Dr. Pranay Jha

VMware • Cloud • AI • Enterprise Architecture

FORMERLY
VMware Insight & Cloud Pathshala
What began over a decade ago as a passion for sharing knowledge has evolved into a unified platform for Enterprise AI, VMware, Cloud Architecture, Research, and Modern Infrastructure.
,

VKS Day-2 Operations: Backup, Multi-Tenancy and Capacity (VKS Series, Part 16)

Day-2 is where a VKS platform quietly succeeds or rots. Here is the hard line between infrastructure and app backup, the multi-tenancy spectrum, and the capacity math that bites late.

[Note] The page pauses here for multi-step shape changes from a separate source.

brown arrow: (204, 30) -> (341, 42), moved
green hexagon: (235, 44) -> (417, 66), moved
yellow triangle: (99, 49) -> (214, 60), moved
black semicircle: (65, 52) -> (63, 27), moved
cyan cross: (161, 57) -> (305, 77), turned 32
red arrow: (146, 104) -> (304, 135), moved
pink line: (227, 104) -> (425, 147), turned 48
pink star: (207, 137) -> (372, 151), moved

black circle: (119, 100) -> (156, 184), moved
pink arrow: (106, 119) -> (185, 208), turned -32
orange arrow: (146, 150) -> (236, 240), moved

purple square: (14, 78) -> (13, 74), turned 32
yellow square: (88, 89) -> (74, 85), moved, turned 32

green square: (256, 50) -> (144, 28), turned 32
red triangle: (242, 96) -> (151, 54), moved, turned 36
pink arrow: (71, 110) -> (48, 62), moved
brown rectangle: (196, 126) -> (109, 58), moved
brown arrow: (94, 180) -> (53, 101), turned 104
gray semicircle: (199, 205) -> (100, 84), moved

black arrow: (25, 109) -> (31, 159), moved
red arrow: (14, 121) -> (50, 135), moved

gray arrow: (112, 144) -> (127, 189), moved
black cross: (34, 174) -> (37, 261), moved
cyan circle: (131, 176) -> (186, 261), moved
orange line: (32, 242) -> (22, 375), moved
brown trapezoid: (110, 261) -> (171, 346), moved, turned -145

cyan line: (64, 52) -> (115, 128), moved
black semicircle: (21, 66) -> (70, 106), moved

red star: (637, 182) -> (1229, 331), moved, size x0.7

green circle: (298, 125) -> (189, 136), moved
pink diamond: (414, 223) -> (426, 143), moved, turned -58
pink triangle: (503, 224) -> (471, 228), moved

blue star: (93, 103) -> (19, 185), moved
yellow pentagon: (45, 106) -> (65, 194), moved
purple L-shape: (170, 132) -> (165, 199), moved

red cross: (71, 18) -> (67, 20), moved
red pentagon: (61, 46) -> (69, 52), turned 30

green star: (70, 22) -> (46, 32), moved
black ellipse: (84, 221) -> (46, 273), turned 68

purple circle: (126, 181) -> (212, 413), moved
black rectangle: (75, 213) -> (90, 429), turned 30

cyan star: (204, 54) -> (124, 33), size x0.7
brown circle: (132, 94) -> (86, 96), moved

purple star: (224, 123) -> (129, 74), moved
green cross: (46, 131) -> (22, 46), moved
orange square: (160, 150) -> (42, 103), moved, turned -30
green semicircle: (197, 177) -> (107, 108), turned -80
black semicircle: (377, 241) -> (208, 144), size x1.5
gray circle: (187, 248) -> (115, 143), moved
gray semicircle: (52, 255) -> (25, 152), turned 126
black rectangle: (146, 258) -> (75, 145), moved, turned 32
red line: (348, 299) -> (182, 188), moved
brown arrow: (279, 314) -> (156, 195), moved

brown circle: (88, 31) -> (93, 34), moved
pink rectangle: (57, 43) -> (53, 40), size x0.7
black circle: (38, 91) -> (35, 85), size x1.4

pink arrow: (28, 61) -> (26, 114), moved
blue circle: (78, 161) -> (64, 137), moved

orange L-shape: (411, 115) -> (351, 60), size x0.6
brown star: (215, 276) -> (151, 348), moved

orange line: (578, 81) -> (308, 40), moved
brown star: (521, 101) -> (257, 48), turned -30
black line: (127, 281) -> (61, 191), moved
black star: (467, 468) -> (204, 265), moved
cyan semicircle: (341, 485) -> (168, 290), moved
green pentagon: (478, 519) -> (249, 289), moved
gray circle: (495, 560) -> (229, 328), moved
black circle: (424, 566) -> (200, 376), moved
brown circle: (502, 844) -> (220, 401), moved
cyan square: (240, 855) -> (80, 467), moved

VKS Day-2: Backup, Multi-Tenancy & Capacity
VKS Series · Part 16 of 17

TL;DR · Key Takeaways

  • Day-2 is where a VKS platform is won or lost: backup, multi-tenancy and capacity are the routine disciplines that keep it healthy long after launch.
  • Draw a hard line between infrastructure and applications. The Supervisor is infrastructure and is not backed up with Velero; VKS workload clusters and their objects are, with Velero (now a CNCF Sandbox project).
  • Velero captures Kubernetes resources plus persistent-volume data via File System Backup or CSI snapshots. VKS cluster management can back up whole clusters and namespaces.
  • Multi-tenancy runs from separate clusters per tenant to shared clusters with namespace isolation. Capacity is governed by quotas and host headroom, manage both before they bite.
Who this is for: the team that has to run the platform for years, not just stand it up.  Prerequisites: Parts 5 and 10 (sizing/quota and isolation), and a backup target you control.

Standing a platform up is the easy part. Running it for two years without it quietly degrading is the real test, and that is day-2 operations: the unglamorous routines of backing things up, sharing the estate fairly, and keeping enough headroom that nothing falls over. VKS gives you concrete tools for each, and this part covers the three that matter most, starting with the one teams most often get subtly wrong.

Backup: draw a hard line between infra and apps

This is where the cleanest designs and the messiest ones diverge. Keep a hard line between infrastructure and applications. The Supervisor is infrastructure and is not backed up with Velero, it is rebuilt, not restored. VKS workload clusters and their Kubernetes objects are applications and are backed up with Velero, which Broadcom recently contributed to the CNCF as a Sandbox project. Treat those as two separate runbooks with two separate owners. Teams that try to make one tool cover both end up with a backup that restores neither cleanly.

Two runbooks, two owners Infrastructure: Supervisor The platform control plane NOT backed up with Velero Rebuilt from config, not restored Applications: VKS workloads K8s objects + persistent-volume data Backed up with Velero (FSB or CSI) Tenant / platform responsibility One tool for both restores neither cleanly. Keep them as two separate documents.
Back up the Supervisor as infrastructure and VKS workloads as applications, never with a single tool.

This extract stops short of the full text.